The biopolitical world
Biopunk's world is organized by who controls access to biological technology and how that control is enforced. Building this world requires thinking through several layers: the corporations and institutions that own the technology, the legal and regulatory frameworks that legitimize their ownership, the class structure that determines who can afford what modifications, and the underground that exists where the legal market fails to serve. The world should feel like the inevitable consequence of choices already being made — gene patents, pharmaceutical pricing, regulatory capture — extrapolated into a future where the logic has been applied fully. The reader should recognize the architecture of the world even though the specific details are invented.
The body as text
In biopunk, bodies are readable: they carry information about their owner's genetics, their parents' choices, their economic history, their nation's regulations. This legibility creates a new vocabulary for social stratification and discrimination. Writing bodies in biopunk requires thinking about what is visible versus what requires scanning, what is chosen versus what is inherited, and what the social cost of each configuration is. The protagonist's body is their biography in a more literal sense than in other genres: modifications are decisions that can be read, unmodified traits are statements that can be interpreted, and both mark the person in ways they may or may not have consented to.
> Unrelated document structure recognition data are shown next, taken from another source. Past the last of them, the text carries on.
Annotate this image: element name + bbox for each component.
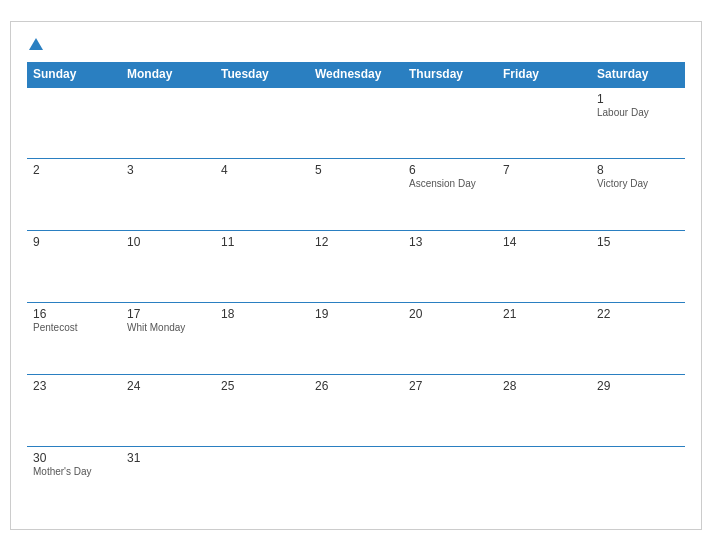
col-header-wednesday: Wednesday [309,62,403,87]
day-number: 31 [127,451,209,465]
day-cell: 30Mother's Day [27,447,121,519]
week-row-5: 23242526272829 [27,375,685,447]
day-cell: 8Victory Day [591,159,685,231]
col-header-sunday: Sunday [27,62,121,87]
day-cell [591,447,685,519]
day-number: 17 [127,307,209,321]
day-cell: 6Ascension Day [403,159,497,231]
day-number: 18 [221,307,303,321]
day-number: 9 [33,235,115,249]
day-number: 11 [221,235,303,249]
column-header-row: SundayMondayTuesdayWednesdayThursdayFrid… [27,62,685,87]
day-cell: 11 [215,231,309,303]
day-cell: 16Pentecost [27,303,121,375]
day-number: 5 [315,163,397,177]
day-cell: 21 [497,303,591,375]
day-cell: 29 [591,375,685,447]
day-cell: 1Labour Day [591,87,685,159]
day-cell [121,87,215,159]
day-cell [27,87,121,159]
day-number: 7 [503,163,585,177]
day-cell: 14 [497,231,591,303]
day-cell: 12 [309,231,403,303]
col-header-thursday: Thursday [403,62,497,87]
week-row-1: 1Labour Day [27,87,685,159]
day-cell: 4 [215,159,309,231]
col-header-friday: Friday [497,62,591,87]
day-number: 26 [315,379,397,393]
day-cell [403,447,497,519]
logo-triangle-icon [29,38,43,50]
day-cell: 24 [121,375,215,447]
day-cell: 17Whit Monday [121,303,215,375]
col-header-saturday: Saturday [591,62,685,87]
day-cell: 22 [591,303,685,375]
week-row-6: 30Mother's Day31 [27,447,685,519]
day-cell: 27 [403,375,497,447]
day-cell: 26 [309,375,403,447]
day-number: 25 [221,379,303,393]
day-number: 10 [127,235,209,249]
day-cell [309,87,403,159]
day-cell [497,447,591,519]
day-event: Pentecost [33,322,115,333]
day-number: 6 [409,163,491,177]
day-number: 27 [409,379,491,393]
day-number: 1 [597,92,679,106]
day-cell: 23 [27,375,121,447]
day-cell: 7 [497,159,591,231]
col-header-monday: Monday [121,62,215,87]
day-number: 12 [315,235,397,249]
day-cell: 9 [27,231,121,303]
day-cell: 10 [121,231,215,303]
day-cell: 2 [27,159,121,231]
day-number: 4 [221,163,303,177]
day-number: 20 [409,307,491,321]
day-number: 2 [33,163,115,177]
day-cell: 18 [215,303,309,375]
day-number: 28 [503,379,585,393]
header-row [27,38,685,54]
day-cell: 5 [309,159,403,231]
day-number: 23 [33,379,115,393]
day-number: 15 [597,235,679,249]
logo [27,38,43,54]
day-cell: 13 [403,231,497,303]
logo-text [27,38,43,54]
week-row-3: 9101112131415 [27,231,685,303]
day-cell [497,87,591,159]
day-number: 3 [127,163,209,177]
day-cell [215,87,309,159]
day-number: 29 [597,379,679,393]
calendar-container: SundayMondayTuesdayWednesdayThursdayFrid… [10,21,702,530]
day-cell: 15 [591,231,685,303]
day-cell: 3 [121,159,215,231]
col-header-tuesday: Tuesday [215,62,309,87]
day-cell [403,87,497,159]
day-number: 13 [409,235,491,249]
day-number: 30 [33,451,115,465]
day-cell: 31 [121,447,215,519]
day-number: 22 [597,307,679,321]
day-event: Labour Day [597,107,679,118]
day-cell: 25 [215,375,309,447]
day-event: Ascension Day [409,178,491,189]
day-number: 24 [127,379,209,393]
day-number: 16 [33,307,115,321]
day-cell: 28 [497,375,591,447]
day-event: Victory Day [597,178,679,189]
week-row-4: 16Pentecost17Whit Monday1819202122 [27,303,685,375]
week-row-2: 23456Ascension Day78Victory Day [27,159,685,231]
day-number: 14 [503,235,585,249]
day-number: 8 [597,163,679,177]
day-number: 21 [503,307,585,321]
day-event: Whit Monday [127,322,209,333]
day-cell [309,447,403,519]
day-cell: 20 [403,303,497,375]
day-number: 19 [315,307,397,321]
calendar-table: SundayMondayTuesdayWednesdayThursdayFrid… [27,62,685,519]
day-cell [215,447,309,519]
day-event: Mother's Day [33,466,115,477]
day-cell: 19 [309,303,403,375]
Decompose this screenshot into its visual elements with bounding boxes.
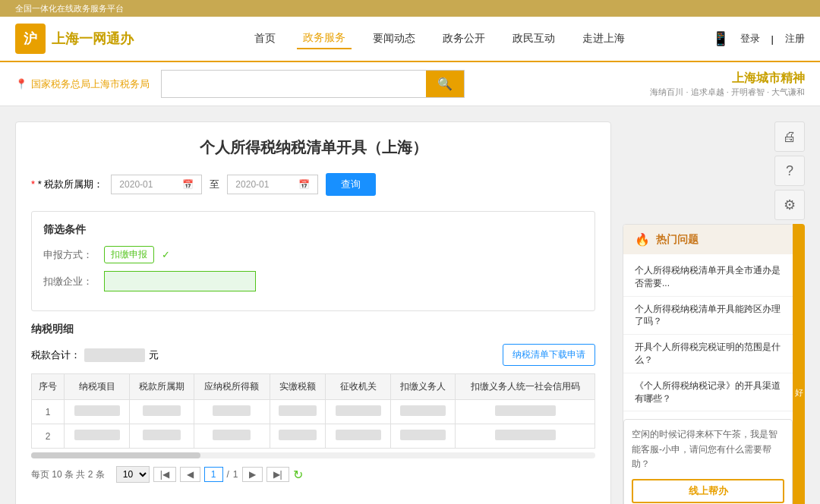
horizontal-scrollbar[interactable]	[31, 452, 595, 458]
hot-link-2[interactable]: 个人所得税纳税清单开具能跨区办理了吗？	[623, 297, 793, 335]
main-nav: 首页 政务服务 要闻动态 政务公开 政民互动 走进上海	[167, 28, 712, 49]
table-header-row: 序号 纳税项目 税款所属期 应纳税所得额 实缴税额 征收机关 扣缴义务人 扣缴义…	[32, 374, 595, 400]
settings-button[interactable]: ⚙	[774, 190, 805, 220]
query-button[interactable]: 查询	[326, 173, 376, 196]
report-label: 申报方式：	[43, 248, 96, 262]
date-from-input[interactable]: 2020-01 📅	[111, 175, 202, 194]
amount-unit: 元	[149, 348, 159, 362]
cell-paid-1	[270, 400, 326, 424]
nav-opendata[interactable]: 政务公开	[437, 29, 491, 49]
print-button[interactable]: 🖨	[774, 121, 805, 152]
table-row: 1	[32, 400, 595, 424]
prev-page-btn[interactable]: ◀	[180, 467, 200, 482]
per-page-select[interactable]: 10 20 50	[116, 466, 150, 483]
cell-authority-2	[326, 424, 390, 449]
cell-period-1	[129, 400, 194, 424]
hot-links: 个人所得税纳税清单开具全市通办是否需要... 个人所得税纳税清单开具能跨区办理了…	[623, 254, 793, 415]
scrollbar-thumb	[31, 452, 200, 458]
th-seq: 序号	[32, 374, 65, 400]
cell-seq-1: 1	[32, 400, 65, 424]
city-brand-subtitle: 海纳百川 · 追求卓越 · 开明睿智 · 大气谦和	[650, 87, 805, 98]
cell-credit-2	[456, 424, 595, 449]
cell-taxable-2	[194, 424, 270, 449]
tax-detail: 纳税明细 税款合计： 元 纳税清单下载申请 序号 纳税项目 税款所属期 应纳税	[31, 323, 595, 483]
cell-obligor-2	[390, 424, 455, 449]
chat-section: 空闲的时候记得来杯下午茶，我是智能客服-小申，请问您有什么需要帮助？ 线上帮办 …	[623, 419, 793, 504]
report-tag[interactable]: 扣缴申报	[104, 246, 154, 263]
help-button[interactable]: ?	[774, 156, 805, 186]
th-period: 税款所属期	[129, 374, 194, 400]
logo-icon: 沪	[15, 24, 46, 54]
online-help-button[interactable]: 线上帮办	[632, 479, 784, 503]
logo-text: 上海一网通办	[52, 30, 134, 48]
hot-link-4[interactable]: 《个人所得税纳税记录》的开具渠道有哪些？	[623, 373, 793, 412]
checkmark-icon: ✓	[162, 249, 170, 260]
nav-news[interactable]: 要闻动态	[367, 29, 421, 49]
cell-taxable-1	[194, 400, 270, 424]
date-label: * * 税款所属期：	[31, 178, 103, 191]
search-button[interactable]: 🔍	[426, 71, 464, 97]
table-row: 2	[32, 424, 595, 449]
required-star: *	[31, 178, 35, 190]
th-authority: 征收机关	[326, 374, 390, 400]
company-input[interactable]	[104, 271, 256, 291]
cell-item-2	[65, 424, 129, 449]
date-to-input[interactable]: 2020-01 📅	[227, 175, 318, 194]
date-to-value: 2020-01	[235, 179, 269, 190]
nav-interaction[interactable]: 政民互动	[506, 29, 561, 49]
header-right: 📱 登录 | 注册	[712, 30, 805, 47]
th-credit: 扣缴义务人统一社会信用码	[456, 374, 595, 400]
date-filter: * * 税款所属期： 2020-01 📅 至 2020-01 📅 查询	[31, 173, 595, 196]
filter-title: 筛选条件	[43, 223, 583, 237]
location-area: 📍 国家税务总局上海市税务局	[15, 77, 150, 91]
cell-period-2	[129, 424, 194, 449]
filter-section: 筛选条件 申报方式： 扣缴申报 ✓ 扣缴企业：	[31, 211, 595, 311]
hot-panel-wrap: 🔥 热门问题 个人所得税纳税清单开具全市通办是否需要... 个人所得税纳税清单开…	[623, 224, 805, 504]
refresh-icon[interactable]: ↻	[293, 468, 303, 482]
cell-credit-1	[456, 400, 595, 424]
next-page-btn[interactable]: ▶	[242, 467, 263, 482]
nav-about[interactable]: 走进上海	[576, 29, 631, 49]
nav-home[interactable]: 首页	[248, 29, 282, 49]
th-paid: 实缴税额	[270, 374, 326, 400]
th-obligor: 扣缴义务人	[390, 374, 455, 400]
search-input[interactable]	[162, 71, 426, 97]
tax-amount	[84, 348, 145, 362]
nav-services[interactable]: 政务服务	[297, 28, 352, 49]
search-bar: 📍 国家税务总局上海市税务局 🔍 上海城市精神 海纳百川 · 追求卓越 · 开明…	[0, 62, 820, 106]
city-brand: 上海城市精神 海纳百川 · 追求卓越 · 开明睿智 · 大气谦和	[650, 71, 805, 98]
header: 沪 上海一网通办 首页 政务服务 要闻动态 政务公开 政民互动 走进上海 📱 登…	[0, 17, 820, 62]
total-label: 税款合计：	[31, 348, 80, 362]
floating-buttons: 🖨 ? ⚙	[623, 121, 805, 220]
company-label: 扣缴企业：	[43, 275, 96, 288]
chat-content: 空闲的时候记得来杯下午茶，我是智能客服-小申，请问您有什么需要帮助？	[632, 427, 784, 471]
total-pages: 1	[233, 469, 238, 480]
cell-paid-2	[270, 424, 326, 449]
first-page-btn[interactable]: |◀	[153, 467, 176, 482]
logo-area: 沪 上海一网通办	[15, 24, 167, 54]
register-link[interactable]: 注册	[785, 32, 805, 46]
data-table: 序号 纳税项目 税款所属期 应纳税所得额 实缴税额 征收机关 扣缴义务人 扣缴义…	[31, 373, 595, 449]
fire-icon: 🔥	[635, 232, 650, 247]
cell-authority-1	[326, 400, 390, 424]
report-filter-row: 申报方式： 扣缴申报 ✓	[43, 246, 583, 263]
hot-link-3[interactable]: 开具个人所得税完税证明的范围是什么？	[623, 335, 793, 373]
content-area: 个人所得税纳税清单开具（上海） * * 税款所属期： 2020-01 📅 至 2…	[15, 121, 611, 504]
page-info: 每页 10 条 共 2 条	[31, 468, 105, 481]
download-button[interactable]: 纳税清单下载申请	[503, 344, 595, 366]
th-item: 纳税项目	[65, 374, 129, 400]
date-from-value: 2020-01	[119, 179, 153, 190]
hot-panel-header: 🔥 热门问题	[623, 225, 793, 254]
hot-link-1[interactable]: 个人所得税纳税清单开具全市通办是否需要...	[623, 258, 793, 297]
city-brand-title: 上海城市精神	[650, 71, 805, 87]
last-page-btn[interactable]: ▶|	[266, 467, 289, 482]
calendar-icon: 📅	[182, 179, 194, 190]
pagination: 每页 10 条 共 2 条 10 20 50 |◀ ◀ 1 / 1 ▶ ▶| ↻	[31, 466, 595, 483]
collapse-button[interactable]: 好	[793, 224, 805, 504]
table-body: 1 2	[32, 400, 595, 449]
login-link[interactable]: 登录	[740, 32, 760, 46]
cell-item-1	[65, 400, 129, 424]
right-panel: 🖨 ? ⚙ 🔥 热门问题 个人所得税纳税清单开具全市通办是否需要... 个人所得…	[623, 121, 805, 504]
top-bar: 全国一体化在线政务服务平台	[0, 0, 820, 17]
tax-detail-title: 纳税明细	[31, 323, 595, 336]
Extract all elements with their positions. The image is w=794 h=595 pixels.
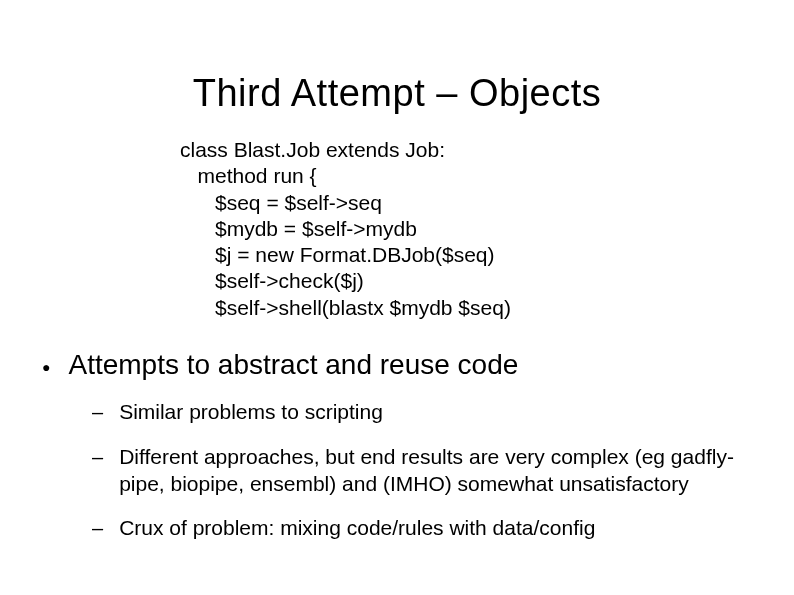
list-item: – Similar problems to scripting xyxy=(92,399,734,426)
bullet-list: ● Attempts to abstract and reuse code – … xyxy=(42,349,754,543)
code-line: method run { xyxy=(180,164,317,187)
bullet-icon: ● xyxy=(42,360,50,374)
bullet-text: Different approaches, but end results ar… xyxy=(119,444,734,498)
dash-icon: – xyxy=(92,515,103,541)
bullet-text: Similar problems to scripting xyxy=(119,399,383,426)
list-item: ● Attempts to abstract and reuse code xyxy=(42,349,754,381)
bullet-text: Attempts to abstract and reuse code xyxy=(68,349,518,381)
slide-title: Third Attempt – Objects xyxy=(0,0,794,115)
code-line: $self->check($j) xyxy=(180,269,364,292)
code-line: $mydb = $self->mydb xyxy=(180,217,417,240)
list-item: – Crux of problem: mixing code/rules wit… xyxy=(92,515,734,542)
code-example: class Blast.Job extends Job: method run … xyxy=(180,137,794,321)
code-line: $seq = $self->seq xyxy=(180,191,382,214)
bullet-text: Crux of problem: mixing code/rules with … xyxy=(119,515,595,542)
dash-icon: – xyxy=(92,399,103,425)
dash-icon: – xyxy=(92,444,103,470)
code-line: $j = new Format.DBJob($seq) xyxy=(180,243,495,266)
code-line: $self->shell(blastx $mydb $seq) xyxy=(180,296,511,319)
code-line: class Blast.Job extends Job: xyxy=(180,138,445,161)
list-item: – Different approaches, but end results … xyxy=(92,444,734,498)
slide: Third Attempt – Objects class Blast.Job … xyxy=(0,0,794,595)
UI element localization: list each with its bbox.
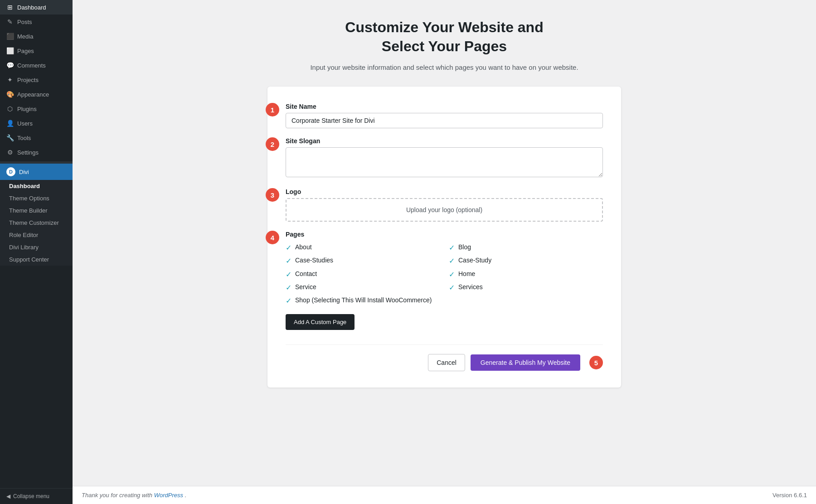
sidebar-label-appearance: Appearance xyxy=(17,91,49,98)
dashboard-icon: ⊞ xyxy=(6,4,14,11)
page-label-home: Home xyxy=(458,270,475,277)
site-name-input[interactable] xyxy=(286,113,603,128)
page-label-service: Service xyxy=(295,283,316,291)
sidebar-label-projects: Projects xyxy=(17,77,39,83)
sidebar-item-theme-customizer[interactable]: Theme Customizer xyxy=(0,217,73,229)
page-label-contact: Contact xyxy=(295,270,317,277)
sidebar-item-dashboard[interactable]: ⊞Dashboard xyxy=(0,0,73,15)
step-1-badge: 1 xyxy=(266,103,279,116)
check-icon-case-studies: ✓ xyxy=(286,257,291,265)
sidebar-item-pages[interactable]: ⬜Pages xyxy=(0,44,73,58)
collapse-menu-button[interactable]: ◀Collapse menu xyxy=(0,488,73,504)
site-slogan-input[interactable] xyxy=(286,147,603,177)
check-icon-contact: ✓ xyxy=(286,270,291,279)
generate-publish-button[interactable]: Generate & Publish My Website xyxy=(471,354,580,371)
page-label-blog: Blog xyxy=(458,243,471,251)
sidebar-label-settings: Settings xyxy=(17,149,39,156)
settings-icon: ⚙ xyxy=(6,149,14,156)
page-footer: Thank you for creating with WordPress . … xyxy=(73,486,816,504)
step-4-badge: 4 xyxy=(266,231,279,244)
sidebar-label-posts: Posts xyxy=(17,19,32,25)
check-icon-about: ✓ xyxy=(286,243,291,252)
page-item-case-studies[interactable]: ✓Case-Studies xyxy=(286,257,440,265)
card-footer: Cancel Generate & Publish My Website 5 xyxy=(286,344,603,371)
sidebar-label-comments: Comments xyxy=(17,62,46,69)
sidebar-item-plugins[interactable]: ⬡Plugins xyxy=(0,102,73,116)
sidebar-item-dashboard-sub[interactable]: Dashboard xyxy=(0,180,73,192)
sidebar-item-support-center[interactable]: Support Center xyxy=(0,253,73,266)
check-icon-case-study: ✓ xyxy=(449,257,455,265)
sidebar-item-posts[interactable]: ✎Posts xyxy=(0,15,73,29)
wordpress-link[interactable]: WordPress xyxy=(154,492,183,499)
sidebar-item-settings[interactable]: ⚙Settings xyxy=(0,145,73,160)
sidebar-item-media[interactable]: ⬛Media xyxy=(0,29,73,44)
page-item-home[interactable]: ✓Home xyxy=(449,270,603,279)
page-subtitle: Input your website information and selec… xyxy=(310,62,578,73)
sidebar-item-divi-library[interactable]: Divi Library xyxy=(0,241,73,253)
step-5-badge: 5 xyxy=(589,356,603,369)
projects-icon: ✦ xyxy=(6,76,14,83)
collapse-label: Collapse menu xyxy=(13,493,49,499)
version-text: Version 6.6.1 xyxy=(772,492,807,499)
appearance-icon: 🎨 xyxy=(6,91,14,98)
step-3-badge: 3 xyxy=(266,188,279,202)
media-icon: ⬛ xyxy=(6,33,14,40)
site-slogan-group: 2 Site Slogan xyxy=(286,137,603,179)
sidebar-label-users: Users xyxy=(17,120,33,127)
sidebar-item-theme-options[interactable]: Theme Options xyxy=(0,192,73,204)
site-slogan-label: Site Slogan xyxy=(286,137,603,145)
site-name-group: 1 Site Name xyxy=(286,103,603,128)
page-label-case-study: Case-Study xyxy=(458,257,491,264)
site-name-label: Site Name xyxy=(286,103,603,110)
check-icon-blog: ✓ xyxy=(449,243,455,252)
sidebar-item-comments[interactable]: 💬Comments xyxy=(0,58,73,73)
cancel-button[interactable]: Cancel xyxy=(428,354,465,371)
step-2-badge: 2 xyxy=(266,137,279,151)
page-title: Customize Your Website and Select Your P… xyxy=(345,18,543,56)
sidebar-item-divi[interactable]: DDivi xyxy=(0,164,73,180)
page-item-blog[interactable]: ✓Blog xyxy=(449,243,603,252)
page-item-about[interactable]: ✓About xyxy=(286,243,440,252)
page-item-service[interactable]: ✓Service xyxy=(286,283,440,292)
divi-label: Divi xyxy=(19,169,29,175)
main-content: Customize Your Website and Select Your P… xyxy=(73,0,816,504)
page-item-case-study[interactable]: ✓Case-Study xyxy=(449,257,603,265)
check-icon-shop: ✓ xyxy=(286,296,291,305)
sidebar-label-pages: Pages xyxy=(17,48,34,54)
divi-logo-icon: D xyxy=(6,167,15,176)
page-item-contact[interactable]: ✓Contact xyxy=(286,270,440,279)
add-custom-page-button[interactable]: Add A Custom Page xyxy=(286,314,355,330)
posts-icon: ✎ xyxy=(6,18,14,25)
sidebar-label-media: Media xyxy=(17,33,33,40)
sidebar-item-role-editor[interactable]: Role Editor xyxy=(0,229,73,241)
pages-label: Pages xyxy=(286,231,603,238)
page-item-services[interactable]: ✓Services xyxy=(449,283,603,292)
pages-icon: ⬜ xyxy=(6,47,14,54)
sidebar: ⊞Dashboard✎Posts⬛Media⬜Pages💬Comments✦Pr… xyxy=(0,0,73,504)
tools-icon: 🔧 xyxy=(6,134,14,141)
page-label-services: Services xyxy=(458,283,483,291)
page-label-about: About xyxy=(295,243,312,251)
sidebar-item-tools[interactable]: 🔧Tools xyxy=(0,131,73,145)
sidebar-item-theme-builder[interactable]: Theme Builder xyxy=(0,204,73,217)
logo-label: Logo xyxy=(286,188,603,195)
users-icon: 👤 xyxy=(6,120,14,127)
logo-upload-button[interactable]: Upload your logo (optional) xyxy=(286,198,603,222)
form-card: 1 Site Name 2 Site Slogan 3 Logo Upload … xyxy=(267,87,621,388)
check-icon-home: ✓ xyxy=(449,270,455,279)
sidebar-item-projects[interactable]: ✦Projects xyxy=(0,73,73,87)
page-item-shop[interactable]: ✓Shop (Selecting This Will Install WooCo… xyxy=(286,296,440,305)
footer-text: Thank you for creating with WordPress . xyxy=(82,492,186,499)
sidebar-item-appearance[interactable]: 🎨Appearance xyxy=(0,87,73,102)
check-icon-services: ✓ xyxy=(449,283,455,292)
page-label-case-studies: Case-Studies xyxy=(295,257,333,264)
check-icon-service: ✓ xyxy=(286,283,291,292)
page-label-shop: Shop (Selecting This Will Install WooCom… xyxy=(295,296,432,304)
sidebar-item-users[interactable]: 👤Users xyxy=(0,116,73,131)
sidebar-label-tools: Tools xyxy=(17,135,31,141)
pages-section: 4 Pages ✓About✓Blog✓Case-Studies✓Case-St… xyxy=(286,231,603,305)
comments-icon: 💬 xyxy=(6,62,14,69)
plugins-icon: ⬡ xyxy=(6,105,14,112)
sidebar-label-plugins: Plugins xyxy=(17,106,37,112)
pages-grid: ✓About✓Blog✓Case-Studies✓Case-Study✓Cont… xyxy=(286,243,603,305)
Underground biohacking as setting
The biohacker underground — gray-market clinics, unlicensed gene therapists, DIY modification communities — gives biopunk its energy and its moral complexity. The underground exists because the legal market is inaccessible or inadequate: it serves the people the official system has left behind. Writing the underground requires specificity about what it can and cannot do, who runs it, and what it costs the people who use it. Underground modifications come with risks that legal ones do not: less consistency, no follow-up care, untested interactions, and the legal exposure of the patient as well as the provider. The underground is not simply heroic resistance — it is a space of genuine risk and genuine solidarity, and the tension between those two things is where its stories live.
Narrative structure for biopunk
Biopunk tends toward two structural modes. The first is the investigation or quest structure, in which the protagonist pursues access to something the biotechnology world controls — a modification, a cure, information about their own genome — and the plot is the process of navigating the systems that control it. The second is the consequence structure, in which the story begins after a biotechnology decision has been made and follows the protagonist through its unfolding effects. Both structures work because they put the technology in motion: the reader experiences it through what it does to people rather than through description. Biopunk plots almost always involve the gap between what the technology was supposed to do and what it actually did.
Class and access as story engine
The difference between who can access life-extending, capability-enhancing, or disease-preventing biotechnology and who cannot is biopunk's most reliable source of narrative conflict. The story engine is not the technology itself but the question of access: who has it, how they got it, what they had to give up, and what they are willing to do to keep it. Characters in biopunk are defined by their position in the access hierarchy — not just rich and poor, but the more complicated gradations of which modifications they have, which they can maintain, which are beginning to fail as they age out of their support plans. The specific texture of inequality in a biopunk world is often more disturbing than any individual act of violence within it.
The ending biopunk earns
Biopunk endings are most honest when they do not resolve the systemic problem — because the systemic problem cannot be resolved by a single protagonist's action. What can be resolved is the protagonist's specific situation: they survive, they make a choice, they understand something they did not understand before. The world continues, with its gene patents and its access hierarchies and its underground clinics, but the protagonist has navigated it in a way that cost something real and meant something. The biopunk ending that pretends the protagonist has fixed the biotechnology system is a lie; the ending that shows how they learned to live inside it, or refuse to, or be changed by it, is the true one.